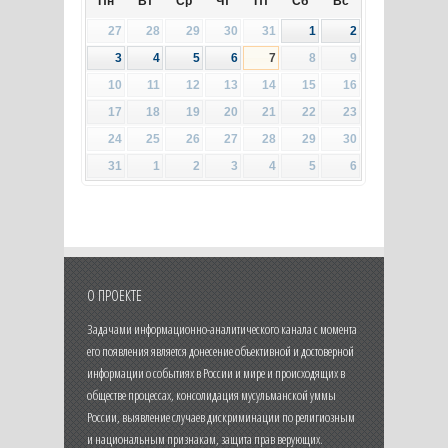
Пн
Вт
Ср
Чт
Пт
Сб
Вс
27
28
29
30
31
1
2
3
4
5
6
7
8
9
10
11
12
13
14
15
16
17
18
19
20
21
22
23
24
25
26
27
28
29
30
31
1
2
3
4
5
6
О ПРОЕКТЕ
Задачами информационно-аналитического канала с момента
его появления является донесение объективной и достоверной
информации о событиях в России и мире и происходящих в
обществе процессах, консолидация мусульманской уммы
России, выявление случаев дискриминации по религиозным
и национальным признакам, защита прав верующих.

- What to do
Without the pictures, repeat the listing word for word.

- Result of this task
Пн
Вт
Ср
Чт
Пт
Сб
Вс
27
28
29
30
31
1
2
3
4
5
6
7
8
9
10
11
12
13
14
15
16
17
18
19
20
21
22
23
24
25
26
27
28
29
30
31
1
2
3
4
5
6
О ПРОЕКТЕ
Задачами информационно-аналитического канала с момента
его появления является донесение объективной и достоверной
информации о событиях в России и мире и происходящих в
обществе процессах, консолидация мусульманской уммы
России, выявление случаев дискриминации по религиозным
и национальным признакам, защита прав верующих.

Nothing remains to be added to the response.